● **Exercise**
What is wanted is the line holding "pemerintah dan awak media." and every later line through the end of the entries, set down exactly.

---------------

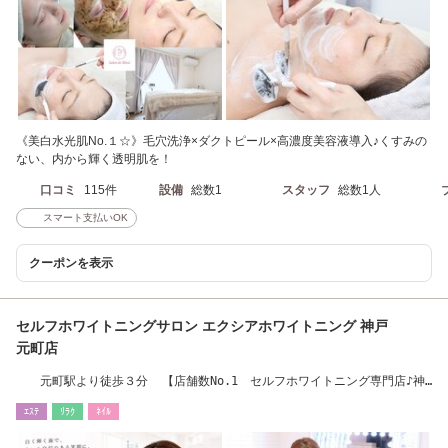
《美白水光肌No.１☆》毛穴洗浄×ダクトピール×高濃度美容液導入♪くすみの
ない、内から輝く透明肌を！
口コミ
115件
設備
総数1
スタッフ
総数1人
スマート支払いOK
クーポンを表示
セルフホワイトニングサロン エクシアホワイトニング 神戸
元町店
元町駅より徒歩３分 【店舗数No.1 セルフホワイトニング専門店♪神
戸元町】
ｴｽﾃ
ﾘﾗｸ
ﾈｲﾙ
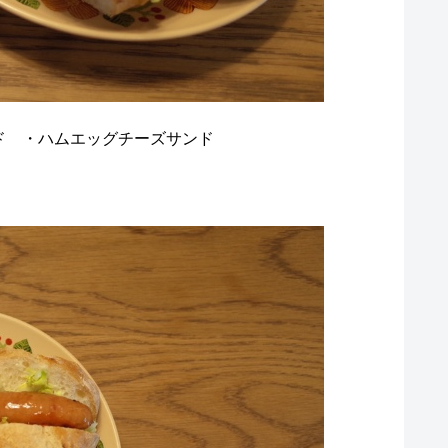
ド ・ハムエッグチーズサンド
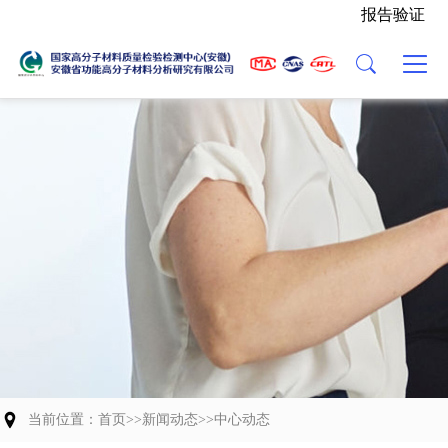
报告验证
主营业务
关于我们
新闻动态
党建活动
联系我们
检验能力
中心介绍
中心动态
人才招聘
业务流程
发展历程
行业资讯
委托协议（模板）
资质荣誉
组织架构
科研成果
能力验证
中心Logo
交流合作
团队风貌
当前位置：
首页
>>
新闻动态
>>
中心动态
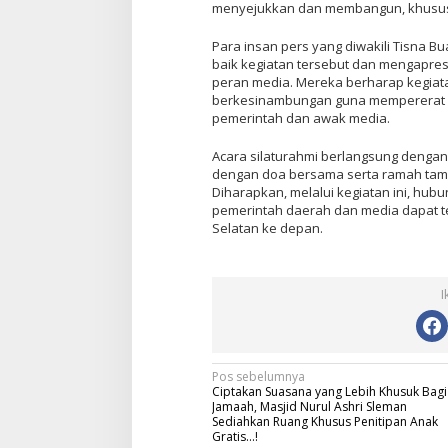
menyejukkan dan membangun, khusus
Para insan pers yang diwakili Tisna 
baik kegiatan tersebut dan mengapres
peran media. Mereka berharap kegiatan
berkesinambungan guna mempererat k
pemerintah dan awak media.
Acara silaturahmi berlangsung dengan
dengan doa bersama serta ramah tama
Diharapkan, melalui kegiatan ini, hu
pemerintah daerah dan media dapat t
Selatan ke depan.
I
N
Pos sebelumnya
Ciptakan Suasana yang Lebih Khusuk Bagi
a
Jamaah, Masjid Nurul Ashri Sleman
Sediahkan Ruang Khusus Penitipan Anak
v
Gratis…!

---------------

● **Expected answer**
pemerintah dan awak media.
Acara silaturahmi berlangsung dengan
dengan doa bersama serta ramah tama
Diharapkan, melalui kegiatan ini, hu
pemerintah daerah dan media dapat t
Selatan ke depan.
I
N
Pos sebelumnya
Ciptakan Suasana yang Lebih Khusuk Bagi
a
Jamaah, Masjid Nurul Ashri Sleman
Sediahkan Ruang Khusus Penitipan Anak
v
Gratis…!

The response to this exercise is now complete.